> **DATA PROVIDED**
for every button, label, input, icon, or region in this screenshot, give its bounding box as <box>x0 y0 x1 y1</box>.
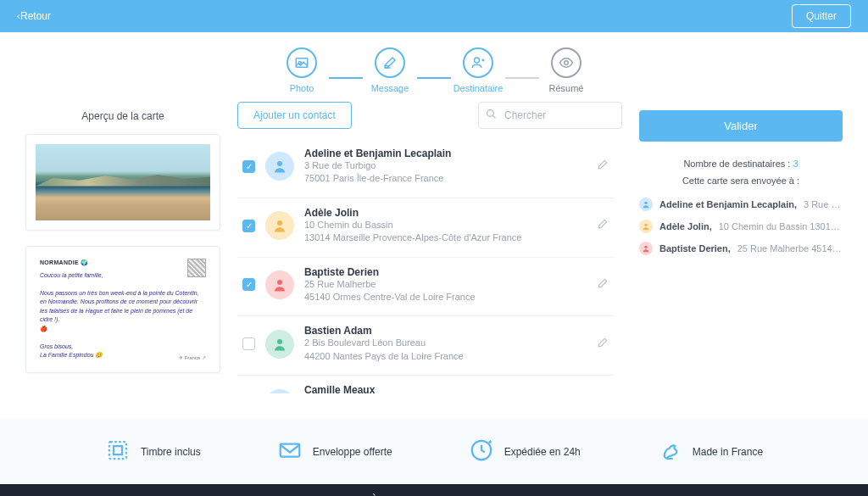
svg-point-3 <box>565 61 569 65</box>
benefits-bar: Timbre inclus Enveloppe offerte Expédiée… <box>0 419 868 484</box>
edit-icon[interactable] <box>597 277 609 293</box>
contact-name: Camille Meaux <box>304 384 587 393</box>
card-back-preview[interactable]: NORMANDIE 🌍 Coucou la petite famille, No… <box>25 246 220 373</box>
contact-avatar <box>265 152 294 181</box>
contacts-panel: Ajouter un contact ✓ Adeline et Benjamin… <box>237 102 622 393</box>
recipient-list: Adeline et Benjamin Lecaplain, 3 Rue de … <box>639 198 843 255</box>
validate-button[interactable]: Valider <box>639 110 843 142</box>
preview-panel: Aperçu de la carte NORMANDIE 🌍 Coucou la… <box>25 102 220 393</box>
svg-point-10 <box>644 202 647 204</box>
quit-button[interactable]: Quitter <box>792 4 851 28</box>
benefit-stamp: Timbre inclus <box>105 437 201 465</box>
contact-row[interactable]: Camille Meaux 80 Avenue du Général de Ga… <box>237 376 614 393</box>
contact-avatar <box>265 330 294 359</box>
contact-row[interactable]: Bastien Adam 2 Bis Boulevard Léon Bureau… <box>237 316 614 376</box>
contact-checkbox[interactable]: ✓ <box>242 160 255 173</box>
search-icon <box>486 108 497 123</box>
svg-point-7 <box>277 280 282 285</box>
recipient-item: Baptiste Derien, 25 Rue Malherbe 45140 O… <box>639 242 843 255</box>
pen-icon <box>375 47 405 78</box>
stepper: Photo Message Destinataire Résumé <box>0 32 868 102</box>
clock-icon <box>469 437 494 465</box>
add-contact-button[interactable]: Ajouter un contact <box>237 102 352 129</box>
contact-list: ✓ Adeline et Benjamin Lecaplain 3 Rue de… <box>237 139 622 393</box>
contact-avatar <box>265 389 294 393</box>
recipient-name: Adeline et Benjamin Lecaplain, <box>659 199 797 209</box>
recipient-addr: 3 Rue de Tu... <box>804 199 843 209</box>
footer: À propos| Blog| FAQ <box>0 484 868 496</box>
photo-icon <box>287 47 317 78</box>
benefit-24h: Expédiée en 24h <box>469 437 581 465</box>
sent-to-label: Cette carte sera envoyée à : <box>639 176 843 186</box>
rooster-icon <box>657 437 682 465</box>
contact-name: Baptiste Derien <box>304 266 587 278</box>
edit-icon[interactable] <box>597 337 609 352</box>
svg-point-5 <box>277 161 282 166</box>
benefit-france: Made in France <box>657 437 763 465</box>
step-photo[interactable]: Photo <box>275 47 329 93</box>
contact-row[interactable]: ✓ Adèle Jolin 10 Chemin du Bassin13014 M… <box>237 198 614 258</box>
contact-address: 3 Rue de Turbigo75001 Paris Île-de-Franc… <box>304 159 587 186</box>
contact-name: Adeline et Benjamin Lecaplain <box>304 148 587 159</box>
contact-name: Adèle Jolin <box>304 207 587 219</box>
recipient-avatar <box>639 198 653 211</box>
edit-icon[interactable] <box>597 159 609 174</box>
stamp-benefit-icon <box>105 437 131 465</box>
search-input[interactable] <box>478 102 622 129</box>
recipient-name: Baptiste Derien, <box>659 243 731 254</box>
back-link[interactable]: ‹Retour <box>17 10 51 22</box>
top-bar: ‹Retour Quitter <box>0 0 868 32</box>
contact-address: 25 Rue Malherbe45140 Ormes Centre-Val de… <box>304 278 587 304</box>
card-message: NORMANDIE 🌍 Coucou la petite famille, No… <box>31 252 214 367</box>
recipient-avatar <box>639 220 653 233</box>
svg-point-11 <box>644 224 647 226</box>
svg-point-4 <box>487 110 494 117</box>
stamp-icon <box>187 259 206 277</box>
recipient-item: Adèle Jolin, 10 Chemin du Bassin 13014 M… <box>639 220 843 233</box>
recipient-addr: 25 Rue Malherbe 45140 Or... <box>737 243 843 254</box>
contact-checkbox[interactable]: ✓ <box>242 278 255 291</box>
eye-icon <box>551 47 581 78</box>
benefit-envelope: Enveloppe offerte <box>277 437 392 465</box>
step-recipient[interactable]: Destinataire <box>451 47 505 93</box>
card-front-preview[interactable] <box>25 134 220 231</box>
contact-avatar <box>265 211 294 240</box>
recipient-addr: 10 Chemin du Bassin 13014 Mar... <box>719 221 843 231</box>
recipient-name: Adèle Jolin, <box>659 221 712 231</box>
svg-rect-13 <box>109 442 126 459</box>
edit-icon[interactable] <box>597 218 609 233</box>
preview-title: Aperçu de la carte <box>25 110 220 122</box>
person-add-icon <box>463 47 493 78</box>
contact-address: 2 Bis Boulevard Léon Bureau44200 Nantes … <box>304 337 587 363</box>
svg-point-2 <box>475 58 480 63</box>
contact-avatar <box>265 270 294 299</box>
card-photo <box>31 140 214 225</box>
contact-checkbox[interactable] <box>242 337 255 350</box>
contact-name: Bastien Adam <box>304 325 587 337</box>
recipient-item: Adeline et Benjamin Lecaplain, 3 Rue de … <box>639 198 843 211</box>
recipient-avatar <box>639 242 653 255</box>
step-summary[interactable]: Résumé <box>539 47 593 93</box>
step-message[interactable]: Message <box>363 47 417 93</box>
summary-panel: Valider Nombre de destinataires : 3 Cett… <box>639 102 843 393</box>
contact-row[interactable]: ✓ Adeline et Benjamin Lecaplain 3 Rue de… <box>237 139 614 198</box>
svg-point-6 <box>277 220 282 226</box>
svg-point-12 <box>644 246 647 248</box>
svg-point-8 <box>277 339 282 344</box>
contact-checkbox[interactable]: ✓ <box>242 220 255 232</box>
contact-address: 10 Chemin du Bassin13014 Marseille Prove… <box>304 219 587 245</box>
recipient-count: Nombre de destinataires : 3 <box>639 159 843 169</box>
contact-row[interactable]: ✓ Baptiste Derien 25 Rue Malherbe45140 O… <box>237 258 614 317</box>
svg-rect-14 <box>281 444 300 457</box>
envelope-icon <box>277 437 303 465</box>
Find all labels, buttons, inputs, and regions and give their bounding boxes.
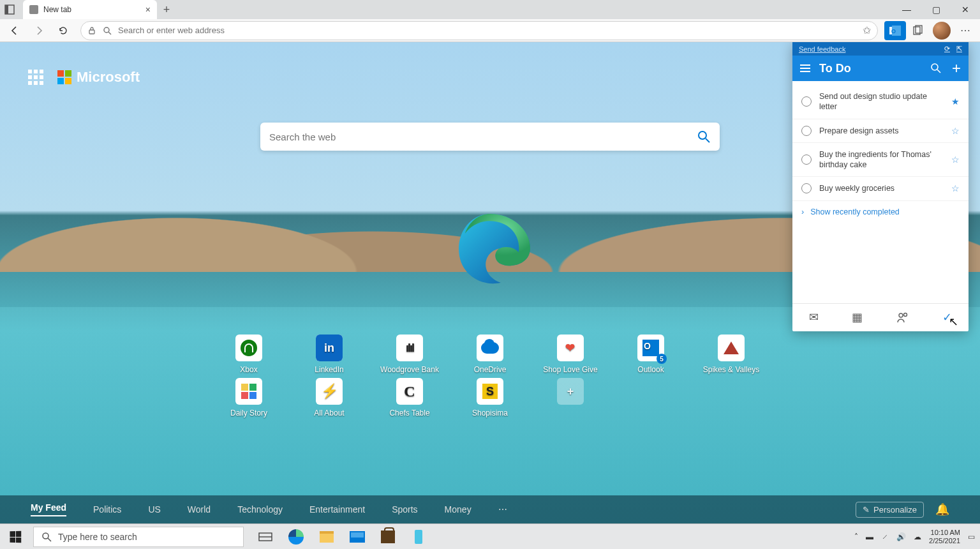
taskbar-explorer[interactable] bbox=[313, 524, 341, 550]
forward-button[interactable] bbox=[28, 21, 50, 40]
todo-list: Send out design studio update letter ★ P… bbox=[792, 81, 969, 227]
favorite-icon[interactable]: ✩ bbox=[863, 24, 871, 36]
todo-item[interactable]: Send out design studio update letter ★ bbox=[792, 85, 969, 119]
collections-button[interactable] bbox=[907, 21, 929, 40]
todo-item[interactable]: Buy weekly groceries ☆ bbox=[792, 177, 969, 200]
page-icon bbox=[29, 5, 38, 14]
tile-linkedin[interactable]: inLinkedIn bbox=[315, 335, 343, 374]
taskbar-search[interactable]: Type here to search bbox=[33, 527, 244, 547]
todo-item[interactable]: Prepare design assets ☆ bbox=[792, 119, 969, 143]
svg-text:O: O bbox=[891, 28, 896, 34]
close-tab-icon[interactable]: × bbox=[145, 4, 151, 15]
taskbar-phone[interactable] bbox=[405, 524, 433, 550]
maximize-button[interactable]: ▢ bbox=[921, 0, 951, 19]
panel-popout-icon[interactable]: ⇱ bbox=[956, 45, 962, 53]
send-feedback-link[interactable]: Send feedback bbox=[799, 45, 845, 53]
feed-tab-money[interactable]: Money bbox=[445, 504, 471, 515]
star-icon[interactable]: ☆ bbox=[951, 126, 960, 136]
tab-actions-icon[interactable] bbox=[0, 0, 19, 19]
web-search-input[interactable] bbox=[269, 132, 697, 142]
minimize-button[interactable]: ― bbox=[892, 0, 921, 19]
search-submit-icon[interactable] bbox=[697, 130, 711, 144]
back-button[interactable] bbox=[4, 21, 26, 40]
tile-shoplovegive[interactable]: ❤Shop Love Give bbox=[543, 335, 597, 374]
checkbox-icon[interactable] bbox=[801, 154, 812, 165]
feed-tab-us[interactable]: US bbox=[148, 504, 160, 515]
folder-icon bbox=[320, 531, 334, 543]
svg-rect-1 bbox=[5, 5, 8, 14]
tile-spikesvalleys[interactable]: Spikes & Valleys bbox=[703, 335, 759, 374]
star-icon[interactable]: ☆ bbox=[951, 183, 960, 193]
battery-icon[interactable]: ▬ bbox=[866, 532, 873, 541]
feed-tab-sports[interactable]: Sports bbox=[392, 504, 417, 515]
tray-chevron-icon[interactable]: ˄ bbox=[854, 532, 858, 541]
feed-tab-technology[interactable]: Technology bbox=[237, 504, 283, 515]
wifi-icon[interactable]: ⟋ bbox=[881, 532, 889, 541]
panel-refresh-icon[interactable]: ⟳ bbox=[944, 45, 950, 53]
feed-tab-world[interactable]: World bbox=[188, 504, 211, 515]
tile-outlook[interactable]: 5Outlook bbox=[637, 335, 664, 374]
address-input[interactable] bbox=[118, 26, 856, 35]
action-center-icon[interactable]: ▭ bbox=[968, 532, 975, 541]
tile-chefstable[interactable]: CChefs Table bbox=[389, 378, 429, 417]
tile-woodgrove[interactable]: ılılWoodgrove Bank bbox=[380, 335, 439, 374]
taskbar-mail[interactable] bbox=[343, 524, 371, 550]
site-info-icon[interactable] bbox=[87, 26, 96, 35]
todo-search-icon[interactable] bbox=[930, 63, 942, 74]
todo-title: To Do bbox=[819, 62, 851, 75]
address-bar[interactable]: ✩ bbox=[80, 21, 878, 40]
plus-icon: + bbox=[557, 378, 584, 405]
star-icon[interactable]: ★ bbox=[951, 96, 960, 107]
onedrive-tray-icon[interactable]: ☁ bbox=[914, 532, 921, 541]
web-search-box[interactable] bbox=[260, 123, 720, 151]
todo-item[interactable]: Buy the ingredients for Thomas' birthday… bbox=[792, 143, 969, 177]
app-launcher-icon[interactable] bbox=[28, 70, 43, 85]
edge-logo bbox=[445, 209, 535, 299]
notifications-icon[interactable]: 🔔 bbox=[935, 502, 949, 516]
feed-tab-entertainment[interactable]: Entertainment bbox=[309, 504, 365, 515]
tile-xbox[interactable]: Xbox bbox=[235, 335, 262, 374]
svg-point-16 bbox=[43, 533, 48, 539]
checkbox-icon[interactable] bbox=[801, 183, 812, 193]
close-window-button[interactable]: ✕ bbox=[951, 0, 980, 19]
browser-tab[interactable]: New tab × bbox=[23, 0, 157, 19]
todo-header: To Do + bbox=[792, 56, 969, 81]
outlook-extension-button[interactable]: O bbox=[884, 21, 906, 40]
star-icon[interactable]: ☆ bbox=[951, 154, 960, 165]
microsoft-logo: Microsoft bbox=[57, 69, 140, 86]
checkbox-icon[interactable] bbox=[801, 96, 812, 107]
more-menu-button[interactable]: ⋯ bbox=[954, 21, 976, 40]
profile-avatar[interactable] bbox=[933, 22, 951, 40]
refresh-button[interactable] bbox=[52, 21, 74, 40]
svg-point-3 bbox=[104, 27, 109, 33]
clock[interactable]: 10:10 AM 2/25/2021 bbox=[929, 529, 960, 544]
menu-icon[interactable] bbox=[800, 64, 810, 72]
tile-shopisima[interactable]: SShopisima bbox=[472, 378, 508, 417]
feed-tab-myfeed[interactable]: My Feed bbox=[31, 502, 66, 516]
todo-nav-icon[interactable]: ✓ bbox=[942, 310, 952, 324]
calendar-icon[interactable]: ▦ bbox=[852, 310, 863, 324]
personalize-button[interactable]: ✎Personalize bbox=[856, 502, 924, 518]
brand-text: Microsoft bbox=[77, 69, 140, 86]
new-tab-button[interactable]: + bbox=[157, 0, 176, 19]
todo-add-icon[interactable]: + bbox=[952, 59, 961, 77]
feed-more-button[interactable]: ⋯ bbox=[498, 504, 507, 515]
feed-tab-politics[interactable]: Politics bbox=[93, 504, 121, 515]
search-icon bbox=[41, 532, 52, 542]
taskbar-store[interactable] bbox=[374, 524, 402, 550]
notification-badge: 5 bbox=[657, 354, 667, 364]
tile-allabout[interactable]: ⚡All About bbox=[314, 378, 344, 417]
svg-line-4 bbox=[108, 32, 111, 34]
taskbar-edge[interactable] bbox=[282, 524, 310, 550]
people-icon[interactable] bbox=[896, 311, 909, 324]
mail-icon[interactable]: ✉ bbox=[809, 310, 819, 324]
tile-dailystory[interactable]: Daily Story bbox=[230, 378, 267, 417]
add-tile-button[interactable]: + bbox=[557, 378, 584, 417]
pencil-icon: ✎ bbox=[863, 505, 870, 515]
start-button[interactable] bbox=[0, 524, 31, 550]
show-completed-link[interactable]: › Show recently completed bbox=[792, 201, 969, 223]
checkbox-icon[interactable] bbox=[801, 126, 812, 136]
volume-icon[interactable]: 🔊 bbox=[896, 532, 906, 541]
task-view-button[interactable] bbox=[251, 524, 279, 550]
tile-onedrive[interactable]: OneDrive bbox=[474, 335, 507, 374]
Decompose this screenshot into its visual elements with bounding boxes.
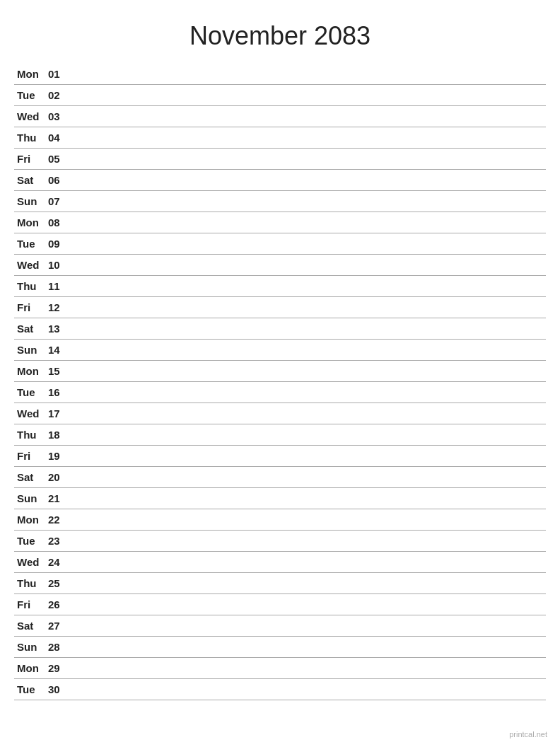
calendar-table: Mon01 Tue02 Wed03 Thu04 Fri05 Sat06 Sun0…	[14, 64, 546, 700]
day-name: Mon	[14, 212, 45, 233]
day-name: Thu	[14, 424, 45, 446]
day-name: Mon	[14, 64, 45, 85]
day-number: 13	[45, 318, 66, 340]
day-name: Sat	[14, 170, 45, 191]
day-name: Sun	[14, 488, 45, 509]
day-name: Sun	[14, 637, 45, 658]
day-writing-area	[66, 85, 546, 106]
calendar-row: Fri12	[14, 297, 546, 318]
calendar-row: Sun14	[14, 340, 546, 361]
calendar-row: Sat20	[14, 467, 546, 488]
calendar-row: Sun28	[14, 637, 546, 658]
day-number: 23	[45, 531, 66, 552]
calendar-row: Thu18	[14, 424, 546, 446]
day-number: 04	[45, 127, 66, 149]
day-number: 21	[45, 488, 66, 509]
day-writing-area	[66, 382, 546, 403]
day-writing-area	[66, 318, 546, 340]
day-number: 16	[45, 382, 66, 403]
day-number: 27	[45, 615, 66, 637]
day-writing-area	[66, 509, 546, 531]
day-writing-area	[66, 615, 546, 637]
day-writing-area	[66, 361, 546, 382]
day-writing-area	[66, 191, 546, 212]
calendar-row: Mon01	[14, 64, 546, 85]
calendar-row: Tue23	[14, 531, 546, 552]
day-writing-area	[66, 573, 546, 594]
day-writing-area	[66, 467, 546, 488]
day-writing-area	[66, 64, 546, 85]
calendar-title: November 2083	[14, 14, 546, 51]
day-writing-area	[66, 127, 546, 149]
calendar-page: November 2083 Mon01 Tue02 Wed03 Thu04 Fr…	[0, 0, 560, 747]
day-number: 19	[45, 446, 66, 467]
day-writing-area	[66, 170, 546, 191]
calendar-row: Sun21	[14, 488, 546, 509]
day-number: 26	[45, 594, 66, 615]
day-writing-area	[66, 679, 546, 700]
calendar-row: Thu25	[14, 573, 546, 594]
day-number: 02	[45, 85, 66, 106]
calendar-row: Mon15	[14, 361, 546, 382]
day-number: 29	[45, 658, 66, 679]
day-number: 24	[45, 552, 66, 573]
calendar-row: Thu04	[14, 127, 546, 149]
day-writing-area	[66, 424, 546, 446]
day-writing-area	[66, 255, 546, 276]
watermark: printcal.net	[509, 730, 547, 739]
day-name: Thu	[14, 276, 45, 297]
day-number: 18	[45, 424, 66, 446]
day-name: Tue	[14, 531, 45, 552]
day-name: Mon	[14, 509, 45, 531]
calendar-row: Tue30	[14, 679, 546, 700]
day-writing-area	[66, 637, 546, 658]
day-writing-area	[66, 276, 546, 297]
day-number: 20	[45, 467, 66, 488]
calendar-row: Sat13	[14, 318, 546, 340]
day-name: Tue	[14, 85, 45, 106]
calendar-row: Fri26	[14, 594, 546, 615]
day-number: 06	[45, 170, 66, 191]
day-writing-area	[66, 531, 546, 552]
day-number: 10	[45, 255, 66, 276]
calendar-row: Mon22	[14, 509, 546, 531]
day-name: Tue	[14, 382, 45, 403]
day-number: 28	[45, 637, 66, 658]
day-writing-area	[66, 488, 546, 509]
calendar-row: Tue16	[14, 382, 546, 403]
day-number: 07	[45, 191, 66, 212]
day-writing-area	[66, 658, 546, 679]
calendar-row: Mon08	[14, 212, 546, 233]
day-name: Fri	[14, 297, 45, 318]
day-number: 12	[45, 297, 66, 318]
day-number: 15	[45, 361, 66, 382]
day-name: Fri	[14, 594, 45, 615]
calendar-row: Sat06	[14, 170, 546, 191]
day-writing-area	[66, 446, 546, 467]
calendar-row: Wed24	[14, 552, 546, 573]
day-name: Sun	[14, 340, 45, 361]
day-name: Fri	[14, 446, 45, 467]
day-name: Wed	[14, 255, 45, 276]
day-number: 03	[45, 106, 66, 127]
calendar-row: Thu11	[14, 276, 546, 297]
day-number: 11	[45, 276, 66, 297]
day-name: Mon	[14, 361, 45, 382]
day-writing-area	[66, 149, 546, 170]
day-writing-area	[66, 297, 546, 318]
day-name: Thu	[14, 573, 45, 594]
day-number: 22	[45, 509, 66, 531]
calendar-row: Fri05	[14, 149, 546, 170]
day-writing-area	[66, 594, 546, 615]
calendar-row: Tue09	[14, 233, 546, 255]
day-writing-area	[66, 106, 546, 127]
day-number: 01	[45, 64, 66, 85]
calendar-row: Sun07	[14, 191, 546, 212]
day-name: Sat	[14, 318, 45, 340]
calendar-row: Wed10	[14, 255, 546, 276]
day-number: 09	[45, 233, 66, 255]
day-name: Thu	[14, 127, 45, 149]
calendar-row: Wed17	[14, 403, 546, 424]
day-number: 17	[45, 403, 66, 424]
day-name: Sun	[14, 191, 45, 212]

> **GOAL OF THE EXERCISE**
Lines that hold "carte" are the ones to copy, so pick each out from the data.

> **TASK ANSWER**
preview-panel: Aperçu de la carte NORMANDIE 🌍 Coucou la… <box>25 102 220 393</box>
sent-to-label: Cette carte sera envoyée à : <box>639 176 843 186</box>
preview-title: Aperçu de la carte <box>25 110 220 122</box>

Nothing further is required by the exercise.